Losing the dream, watching the collapse of NASA

Watching the bolts pop out from the creaky NASA administration.  This is important, as the dream of exploration — of frontiers, of leadership in a great endeavor — has an important role in the American mind.  Losing or abandoning this dream may have intangible but far-reaching effects.


  1. Frustrated NASA chief vents in internal e-mail over fate of agency“, Orlando Sentinel, 7 September 2008 — Leak of a secret internal email.
  2. Offical Statement of NASA Administrator Michael Griffin about his August 18 Email, NASA press release, 7 September 2008
  3. Big Questions on NASA Infighting for Shuttle Astronaut Tom Jones“, Popular Mechanics, 11 September 2008 — The EU is not the only one dependent on Russia.

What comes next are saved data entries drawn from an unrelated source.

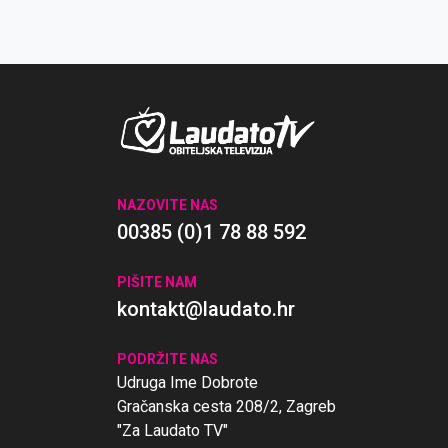
NAZOVITE NAS
00385 (0)1 78 88 592
PIŠITE NAM
kontakt@laudato.hr
PODRŽITE NAS
Udruga Ime Dobrote
Gračanska cesta 208/2, Zagreb
"Za Laudato TV"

Frustrated NASA chief vents in internal e-mail over fate of agency“, Orlando Sentinel, 7 September 2008 — Leak of a secret internal email.

In congressional testimony and speeches across the country, NASA Administrator Mike Griffin has presented the Bush administration’s space policy as under pressure but on track to returning humans to the moon by 2020. His public face has been steadfast.

But privately, the agency chief is far less certain.

In a remarkably candid internal e-mail to top advisers obtained by the Orlando Sentinel, Griffin lashed out last month at the White House for what he called a “jihad” to shut down the space shuttle, expressed frustration at the lack of funding for a new moon rocket — and despaired about the future of America’s human-spaceflight program.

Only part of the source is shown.